Daniel over at neotheologue has an ongoing series of posts on Christian unity which are both brutally honest and insightful. His posts have gotten me thinking about unity but also about one of my personal obsessions - workable solutions. All the theorizing and pondering in the world are utterly useless unless they lead us towards a workable solution. Not a perfect solution, mind you, I'm not so naive as to think we will ever obtain perfection until Christ returns in glory. No, with any problem that confronts me, especially the bigger and much harder to solve spiritual/ecclesial types, I'm really only interested in finding concrete steps that will take us forward. Maybe only a few inches of the miles we have yet to travel, but forward nonetheless.

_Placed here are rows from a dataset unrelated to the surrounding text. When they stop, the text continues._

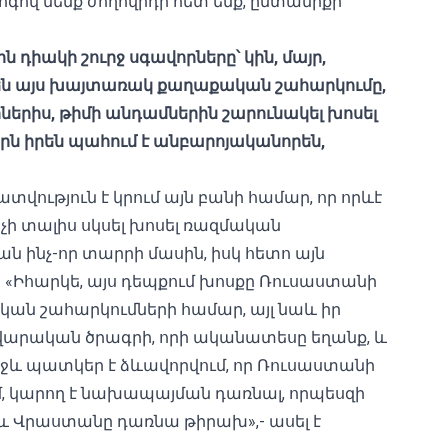
հոգով մենք ժողովրդի հետ ենք, ընտանիքի
ն դիակի շուրջ սգավորները՝ կին, մայր,
 են այս խայտառակ քաղաքական շահարկումը,
ներիս, թիմի անդամներին շարունակել խոսել
 որն իրեն պահում է անբարոյականորեն,
ւթյուն է կրում այն ​​բանի համար, որ որևէ
չի տալիս սկսել խոսել ռազմական
ն ինչ-որ տարրի մասին, իսկ հետո այն
Իհարկե, այս դեպքում խոսքը Ռուսաստանի
ական շահարկումների համար, այլ նաև իր
ավարական ծրագրի, որի ականատեսը եղանք, և
առջև պատկեր է ձևավորվում, որ Ռուսաստանի
ժմ, կարող է նախապայման դառնալ, որպեսզի
 և Վրաստանը դառնա թիրախ»,- ասել է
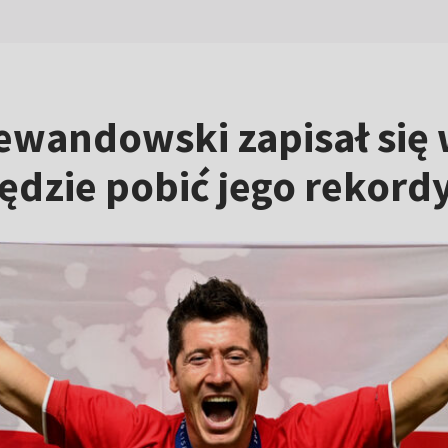
wandowski zapisał się w 
będzie pobić jego rekord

Of course, we can't find those steps until we've identified the cause of the problem. Only with a correct diagnosis of the illness can a treatment be prescribed. I think for the Protestant world the answer is abundantly clear: sola scriptura (I now hereby officially open the sola scriptura issue for public debate). Personally, I am not yet ready to abandon SS and for the vast majority of Protestants it doesn't even have a chance of being an option for the possibility of potential future consideration. But the fact remains that SS is effectually one of the largest contributors to the disunity of the Protestant church in general. I'm not saying SS is wrong or an incorrect, ahistorical doctrine; I'm speaking only about the practical consequences.
Part of the problem is that the same definition of SS is not universally held by Protestant churches. The basic idea is that the Scriptures alone are sufficient to know enough about God, Jesus, sin, faith, etc, for the individual to find salvation in Christ and that they are clear on areas relating to salvation though some areas might be more obscure. But wait, that isn't the basic idea. Some churches require all doctrine to be based explicitly on Scripture or ideas that have a short chain of logical deductions from the text. Some are more flexible, accepting doctrines that aren't found explicitly in the Bible, but aren't excluded by it either. In the former, the Bible thus becomes very restrictive and limiting. For instance, the office of "priest" is not found in the New Testament, and thus cannot be legitimately used by Christians. Between these two poles are various other positions, but in essence, this lack of clarity on the precise meaning of SS and the boundaries of legitimacy create division. A strict SS church could not commune with a flexible SS because some of that flexibility can only be regarded as unbiblical, and conversely, the rigidity of the strict church would likely put off the other group.
So step 1 of a workable solution towards unity is getting widespread agreement on the precise definition of, and the theological & ecclesiological boundaries implied by, sola scriptura. If various groups can regard each others' practices (so long as they are not obviously heretical or unbiblical) as legitimate expressions of their respective churchs' beliefs, a huge door to unity would be kicked open.